**Exercise prompt:**
The finished copy should hold every entry exactly as given, and no pictures.

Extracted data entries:
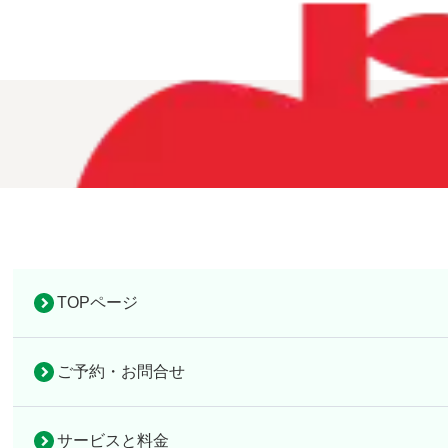
TOPページ
ご予約・お問合せ
サービスと料金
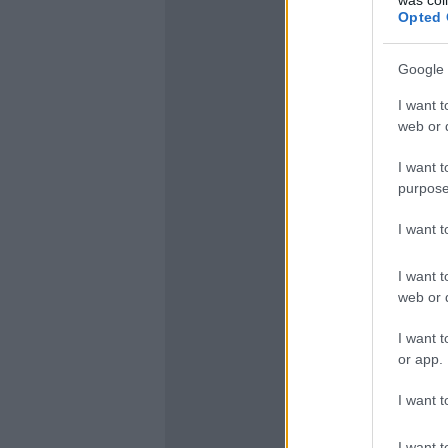
Opted 
Google 
I want t
web or d
I want t
purpose
I want 
I want t
web or d
I want t
or app.
I want t
I want t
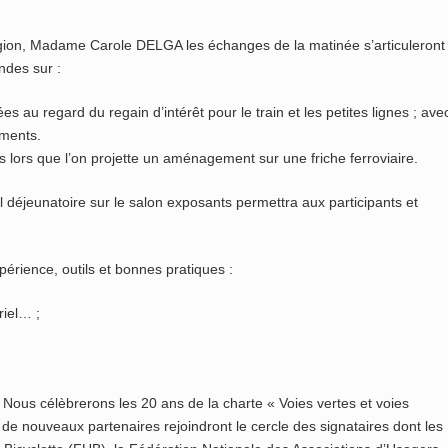
égion, Madame Carole DELGA les échanges de la matinée s’articuleront
ndes sur :
es au regard du regain d’intérêt pour le train et les petites lignes ; ave
ements.
 dès lors que l’on projette un aménagement sur une friche ferroviaire.
l déjeunatoire sur le salon exposants permettra aux participants et
périence, outils et bonnes pratiques :
riel… ;
 Nous célèbrerons les 20 ans de la charte « Voies vertes et voies
n de nouveaux partenaires rejoindront le cercle des signataires dont les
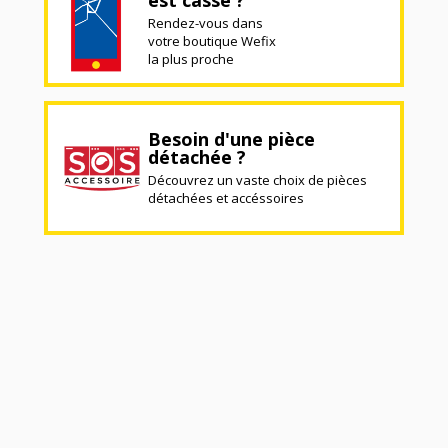
Rendez-vous dans
votre boutique Wefix
la plus proche
Besoin d'une pièce
détachée ?
Découvrez un vaste choix de pièces
détachées et accéssoires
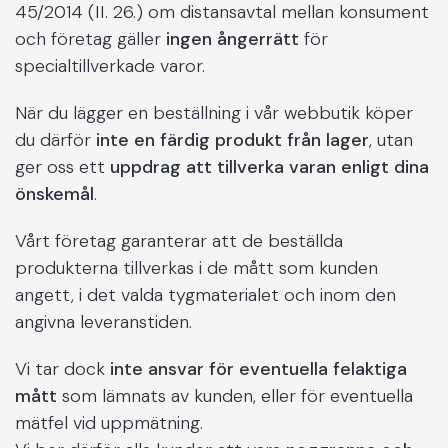
45/2014 (II. 26.) om distansavtal mellan konsument
och företag gäller
ingen ångerrätt
för
specialtillverkade varor.
När du lägger en beställning i vår webbutik köper
du därför
inte en färdig produkt från lager
, utan
ger oss ett
uppdrag att tillverka varan enligt dina
önskemål
.
Vårt företag garanterar att de beställda
produkterna tillverkas i de mått som kunden
angett, i det valda tygmaterialet och inom den
angivna leveranstiden.
Vi tar dock
inte ansvar för eventuella felaktiga
mått
som lämnats av kunden, eller för eventuella
mätfel vid uppmätning.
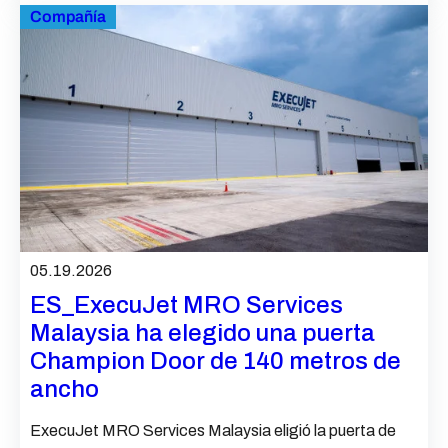
Compañía
05.19.2026
ES_ExecuJet MRO Services
Malaysia ha elegido una puerta
Champion Door de 140 metros de
ancho
ExecuJet MRO Services Malaysia eligió la puerta de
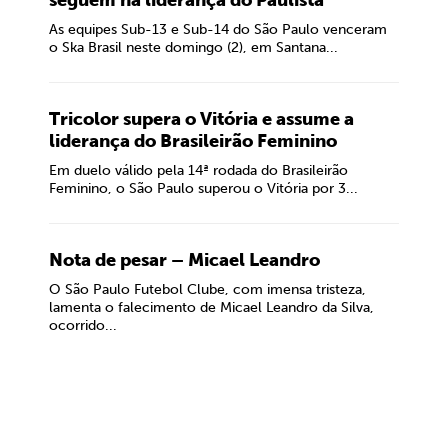
seguem na liderança do Paulista
As equipes Sub-13 e Sub-14 do São Paulo venceram
o Ska Brasil neste domingo (2), em Santana...
Tricolor supera o Vitória e assume a
liderança do Brasileirão Feminino
Em duelo válido pela 14ª rodada do Brasileirão
Feminino, o São Paulo superou o Vitória por 3...
Nota de pesar – Micael Leandro
O São Paulo Futebol Clube, com imensa tristeza,
lamenta o falecimento de Micael Leandro da Silva,
ocorrido...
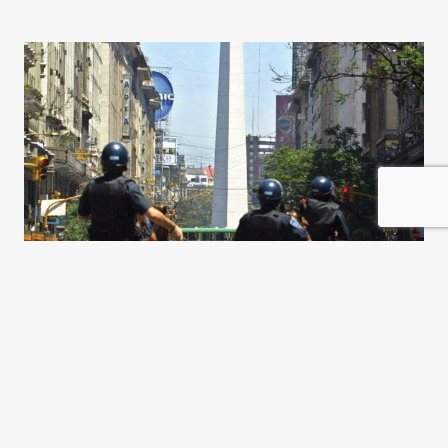
Tan lejos, tan cerca
José Antonio Oviedo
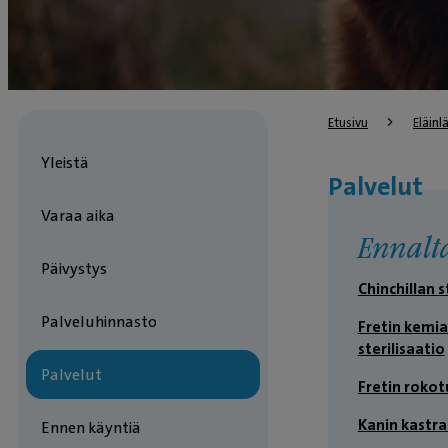
Etusivu
Eläin
Yleistä
Palvelut
Varaa aika
Ennalt
Päivystys
Chinchillan s
Palveluhinnasto
Fretin kemia
sterilisaatio
Palvelut
Fretin rokot
Kanin kastra
Ennen käyntiä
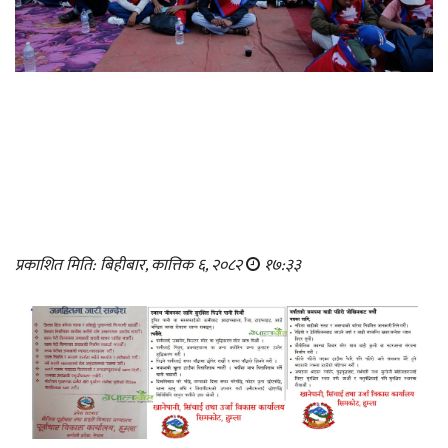
प्रकाशित मिति: बिहीबार, कात्तिक ६, २०८२
१७:३३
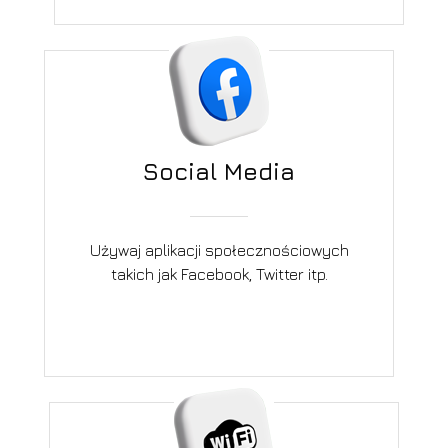
Social Media
Używaj aplikacji społecznościowych
takich jak Facebook, Twitter itp.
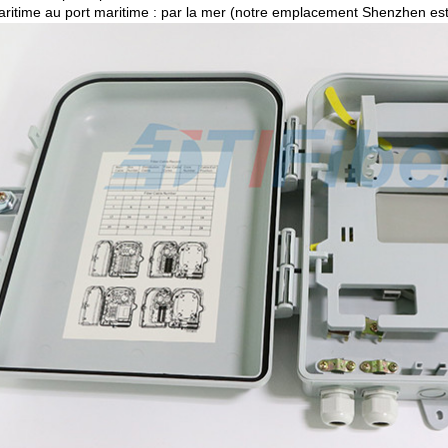
aritime au port maritime : par la mer (notre emplacement Shenzhen est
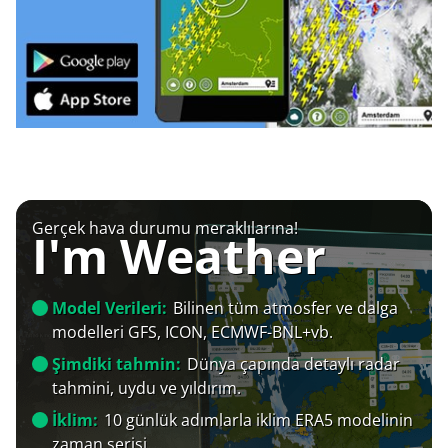
Gerçek hava durumu meraklılarına!
I'm Weather
Model Verileri:
Bilinen tüm atmosfer ve dalga
modelleri GFS, ICON, ECMWF-BNL+vb.
Şimdiki tahmin:
Dünya çapında detaylı radar
tahmini, uydu ve yıldırım.
İklim:
10 günlük adımlarla iklim ERA5 modelinin
zaman serisi.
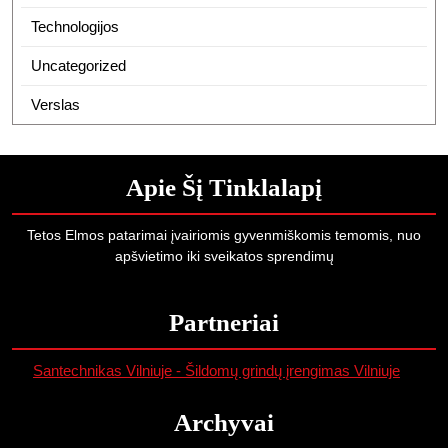
Technologijos
Uncategorized
Verslas
Apie Šį Tinklalapį
Tetos Elmos patarimai įvairiomis gyvenmiškomis temomis, nuo
apšvietimo iki sveikatos sprendimų
Partneriai
Santechnikas Vilniuje - Šildomų grindų įrengimas Vilniuje
Archyvai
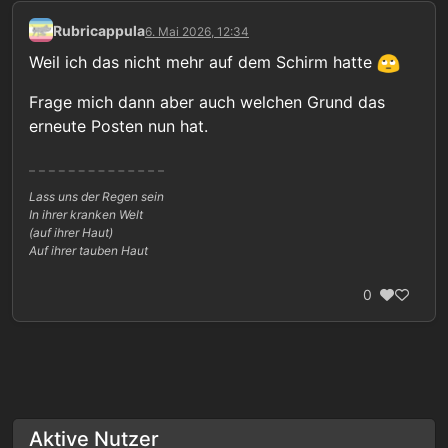
Rubricappula
6. Mai 2026, 12:34
Weil ich das nicht mehr auf dem Schirm hatte
Frage mich dann aber auch welchen Grund das
erneute Posten nun hat.
Lass uns der Regen sein
In ihrer kranken Welt
(auf ihrer Haut)
Auf ihrer tauben Haut
0
Aktive Nutzer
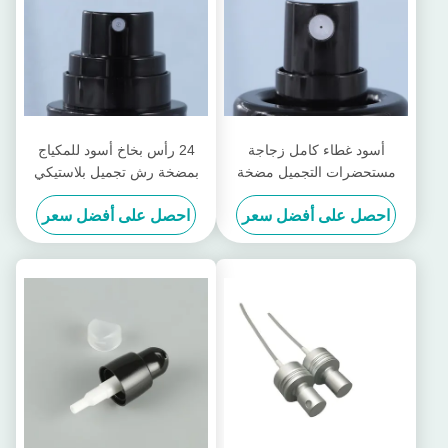
أسود غطاء كامل زجاجة
24 رأس بخاخ أسود للمكياج
مستحضرات التجميل مضخة
بمضخة رش تجميل بلاستيكي
رئيس الحبر التعبئة والتغليف
رأس بخاخ حبر
احصل على أفضل سعر
احصل على أفضل سعر
زجاجة رذاذ رئيس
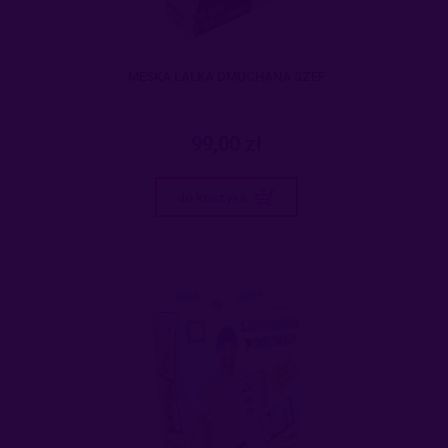
MĘSKA LALKA DMUCHANA SZEF
99,00 zł
do koszyka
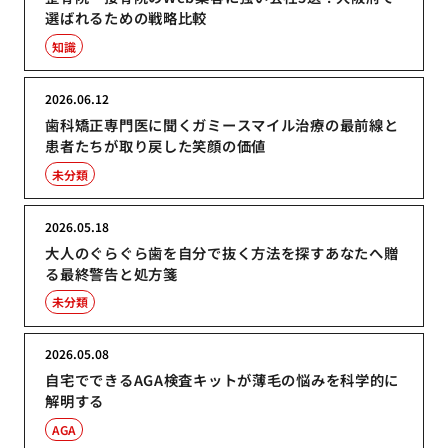
選ばれるための戦略比較
知識
2026.06.12
歯科矯正専門医に聞くガミースマイル治療の最前線と
患者たちが取り戻した笑顔の価値
未分類
2026.05.18
大人のぐらぐら歯を自分で抜く方法を探すあなたへ贈
る最終警告と処方箋
未分類
2026.05.08
自宅でできるAGA検査キットが薄毛の悩みを科学的に
解明する
AGA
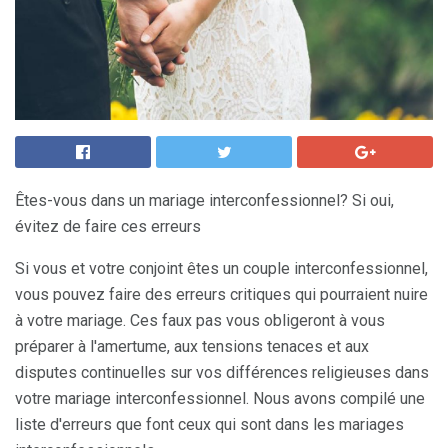
Êtes-vous dans un mariage interconfessionnel? Si oui,
évitez de faire ces erreurs
Si vous et votre conjoint êtes un couple interconfessionnel,
vous pouvez faire des erreurs critiques qui pourraient nuire
à votre mariage. Ces faux pas vous obligeront à vous
préparer à l'amertume, aux tensions tenaces et aux
disputes continuelles sur vos différences religieuses dans
votre mariage interconfessionnel. Nous avons compilé une
liste d'erreurs que font ceux qui sont dans les mariages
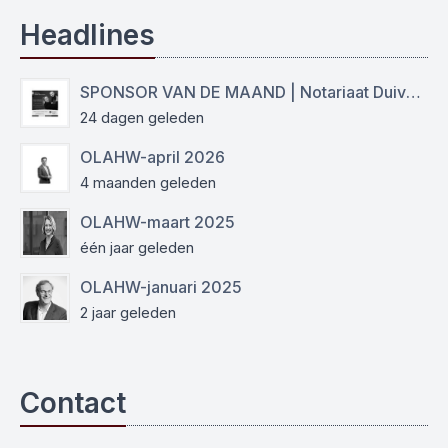
Headlines
SPONSOR VAN DE MAAND | Notariaat Duiven Westervoort
24 dagen geleden
OLAHW-april 2026
4 maanden geleden
OLAHW-maart 2025
één jaar geleden
OLAHW-januari 2025
2 jaar geleden
Contact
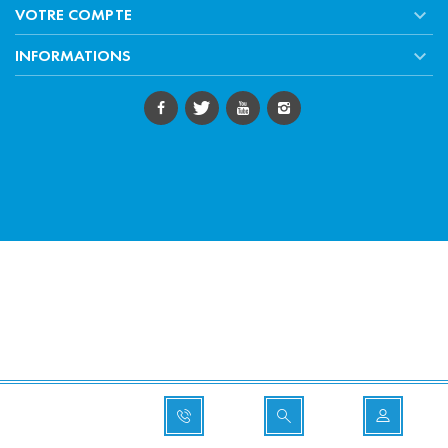

VOTRE COMPTE

INFORMATIONS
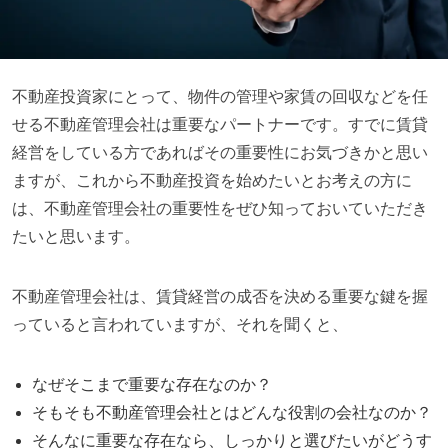
不動産投資家にとって、物件の管理や家賃の回収などを任
せる不動産管理会社は重要なパートナーです。すでに賃貸
経営をしている方であればその重要性にお気づきかと思い
ますが、これから不動産投資を始めたいとお考えの方に
は、不動産管理会社の重要性をぜひ知っておいていただき
たいと思います。
不動産管理会社は、賃貸経営の成否を決める重要な鍵を握
っていると言われていますが、それを聞くと、
なぜそこまで重要な存在なのか？
そもそも不動産管理会社とはどんな役割の会社なのか？
そんなに重要な存在なら、しっかりと選びたいがどうす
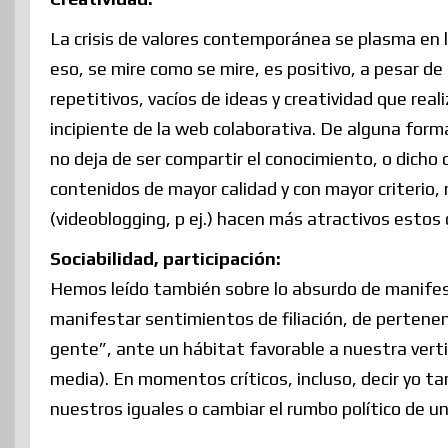
La crisis de valores contemporánea se plasma en l
eso, se mire como se mire, es positivo, a pesar de
repetitivos, vacíos de ideas y creatividad que re
incipiente de la web colaborativa. De alguna forma
no deja de ser compartir el conocimiento, o dicho 
contenidos de mayor calidad y con mayor criterio
(videoblogging, p ej.) hacen más atractivos estos
Sociabilidad, participación:
Hemos leído también sobre lo absurdo de manifesta
manifestar sentimientos de filiación, de pertene
gente”, ante un hábitat favorable a nuestra vert
media). En momentos críticos, incluso, decir yo t
nuestros iguales o cambiar el rumbo político de un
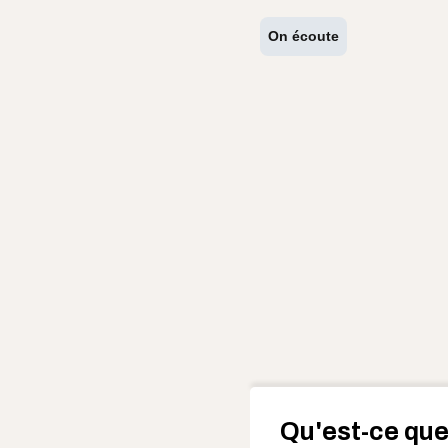
On écoute
Qu'est-ce que 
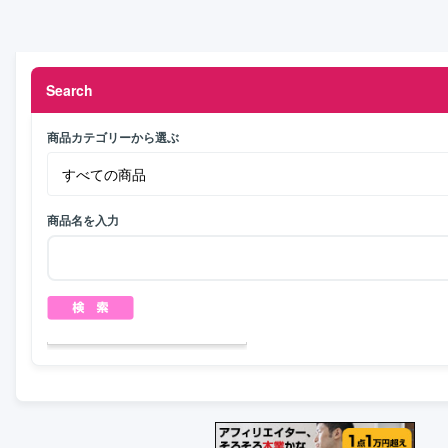
Search
商品カテゴリーから選ぶ
商品名を入力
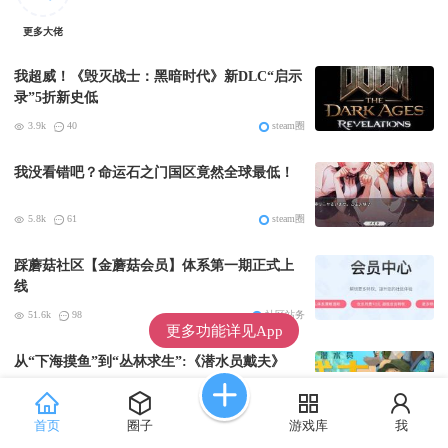
更多大佬
我超威！《毁灭战士：黑暗时代》新DLC“启示
录”5折新史低
3.9k
40
steam圈
我没看错吧？命运石之门国区竟然全球最低！
5.8k
61
steam圈
踩蘑菇社区【金蘑菇会员】体系第一期正式上
线
51.6k
98
社区站务
更多功能详见App
从“下海摸鱼”到“丛林求生”:《潜水员戴夫》
DLC《丛林》移动端定档8月14日
18.2k
140
游戏圈那些事
首页
圈子
游戏库
我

**Task answer:**
TOPページ
ご予約・お問合せ
サービスと料金
Opted 
Google 
I want t
web or d
I want t
purpose
I want 
I want t
web or d
I want t
or app.
I want t
I want t
égion, Madame Carole DELGA les échanges de la matinée s’articuleront
ndes sur :
es au regard du regain d’intérêt pour le train et les petites lignes ; ave
ements.
 dès lors que l’on projette un aménagement sur une friche ferroviaire.
l déjeunatoire sur le salon exposants permettra aux participants et
périence, outils et bonnes pratiques :
riel… ;
 Nous célèbrerons les 20 ans de la charte « Voies vertes et voies
n de nouveaux partenaires rejoindront le cercle des signataires dont les
Rendez-vous dans
votre boutique Wefix
la plus proche
Besoin d'une pièce
détachée ?
Découvrez un vaste choix de pièces
détachées et accéssoires
45/2014 (II. 26.) om distansavtal mellan konsument
och företag gäller
ingen ångerrätt
för
specialtillverkade varor.
När du lägger en beställning i vår webbutik köper
du därför
inte en färdig produkt från lager
, utan
ger oss ett
uppdrag att tillverka varan enligt dina
önskemål
.
Vårt företag garanterar att de beställda
produkterna tillverkas i de mått som kunden
angett, i det valda tygmaterialet och inom den
angivna leveranstiden.
Vi tar dock
inte ansvar för eventuella felaktiga
mått
som lämnats av kunden, eller för eventuella
mätfel vid uppmätning.
Compañía
05.19.2026
ES_ExecuJet MRO Services
Malaysia ha elegido una puerta
Champion Door de 140 metros de
ancho
ExecuJet MRO Services Malaysia eligió la puerta de
seguem na liderança do Paulista
As equipes Sub-13 e Sub-14 do São Paulo venceram
o Ska Brasil neste domingo (2), em Santana...
Tricolor supera o Vitória e assume a
liderança do Brasileirão Feminino
Em duelo válido pela 14ª rodada do Brasileirão
Feminino, o São Paulo superou o Vitória por 3...
Nota de pesar – Micael Leandro
O São Paulo Futebol Clube, com imensa tristeza,
lamenta o falecimento de Micael Leandro da Silva,
ocorrido...
Tan lejos, tan cerca
José Antonio Oviedo
Etusivu
Eläin
Yleistä
Palvelut
Varaa aika
Ennalt
Päivystys
Chinchillan s
Palveluhinnasto
Fretin kemia
sterilisaatio
Palvelut
Fretin rokot
Kanin kastra
Ennen käyntiä
प्रकाशित मिति: बिहीबार, कात्तिक ६, २०८२
१७:३३
Social Media
Używaj aplikacji społecznościowych
takich jak Facebook, Twitter itp.
aritime au port maritime : par la mer (notre emplacement Shenzhen est
Gerçek hava durumu meraklılarına!
I'm Weather
Model Verileri:
Bilinen tüm atmosfer ve dalga
modelleri GFS, ICON, ECMWF-BNL+vb.
Şimdiki tahmin:
Dünya çapında detaylı radar
tahmini, uydu ve yıldırım.
İklim:
10 günlük adımlarla iklim ERA5 modelinin
zaman serisi.
Technologijos
Uncategorized
Verslas
Apie Šį Tinklalapį
Tetos Elmos patarimai įvairiomis gyvenmiškomis temomis, nuo
apšvietimo iki sveikatos sprendimų
Partneriai
Santechnikas Vilniuje - Šildomų grindų įrengimas Vilniuje
Archyvai
Rubricappula
6. Mai 2026, 12:34
Weil ich das nicht mehr auf dem Schirm hatte
Frage mich dann aber auch welchen Grund das
erneute Posten nun hat.
Lass uns der Regen sein
In ihrer kranken Welt
(auf ihrer Haut)
Auf ihrer tauben Haut
0
Aktive Nutzer
أسود غطاء كامل زجاجة
24 رأس بخاخ أسود للمكياج
مستحضرات التجميل مضخة
بمضخة رش تجميل بلاستيكي
رئيس الحبر التعبئة والتغليف
رأس بخاخ حبر
احصل على أفضل سعر
احصل على أفضل سعر
زجاجة رذاذ رئيس
MĘSKA LALKA DMUCHANA SZEF
99,00 zł
do koszyka
選ばれるための戦略比較
知識
2026.06.12
歯科矯正専門医に聞くガミースマイル治療の最前線と
患者たちが取り戻した笑顔の価値
未分類
2026.05.18
大人のぐらぐら歯を自分で抜く方法を探すあなたへ贈
る最終警告と処方箋
未分類
2026.05.08
自宅でできるAGA検査キットが薄毛の悩みを科学的に
解明する
AGA
Êtes-vous dans un mariage interconfessionnel? Si oui,
évitez de faire ces erreurs
Si vous et votre conjoint êtes un couple interconfessionnel,
vous pouvez faire des erreurs critiques qui pourraient nuire
à votre mariage. Ces faux pas vous obligeront à vous
préparer à l'amertume, aux tensions tenaces et aux
disputes continuelles sur vos différences religieuses dans
votre mariage interconfessionnel. Nous avons compilé une
liste d'erreurs que font ceux qui sont dans les mariages
Headlines
SPONSOR VAN DE MAAND | Notariaat Duiven Westervoort
24 dagen geleden
OLAHW-april 2026
4 maanden geleden
OLAHW-maart 2025
één jaar geleden
OLAHW-januari 2025
2 jaar geleden
Contact

VOTRE COMPTE

INFORMATIONS
不動産投資家にとって、物件の管理や家賃の回収などを任
せる不動産管理会社は重要なパートナーです。すでに賃貸
経営をしている方であればその重要性にお気づきかと思い
ますが、これから不動産投資を始めたいとお考えの方に
は、不動産管理会社の重要性をぜひ知っておいていただき
たいと思います。
不動産管理会社は、賃貸経営の成否を決める重要な鍵を握
っていると言われていますが、それを聞くと、
なぜそこまで重要な存在なのか？
そもそも不動産管理会社とはどんな役割の会社なのか？
そんなに重要な存在なら、しっかりと選びたいがどうす
La crisis de valores contemporánea se plasma en l
eso, se mire como se mire, es positivo, a pesar de
repetitivos, vacíos de ideas y creatividad que re
incipiente de la web colaborativa. De alguna forma
no deja de ser compartir el conocimiento, o dicho 
contenidos de mayor calidad y con mayor criterio
(videoblogging, p ej.) hacen más atractivos estos
Sociabilidad, participación:
Hemos leído también sobre lo absurdo de manifesta
manifestar sentimientos de filiación, de pertene
gente”, ante un hábitat favorable a nuestra vert
media). En momentos críticos, incluso, decir yo t
nuestros iguales o cambiar el rumbo político de un
On écoute
Qu'est-ce que 
Search
商品カテゴリーから選ぶ
商品名を入力
更多大佬
我超威！《毁灭战士：黑暗时代》新DLC“启示
录”5折新史低
3.9k
40
steam圈
我没看错吧？命运石之门国区竟然全球最低！
5.8k
61
steam圈
踩蘑菇社区【金蘑菇会员】体系第一期正式上
线
51.6k
98
社区站务
更多功能详见App
从“下海摸鱼”到“丛林求生”:《潜水员戴夫》
DLC《丛林》移动端定档8月14日
18.2k
140
游戏圈那些事
首页
圈子
游戏库
我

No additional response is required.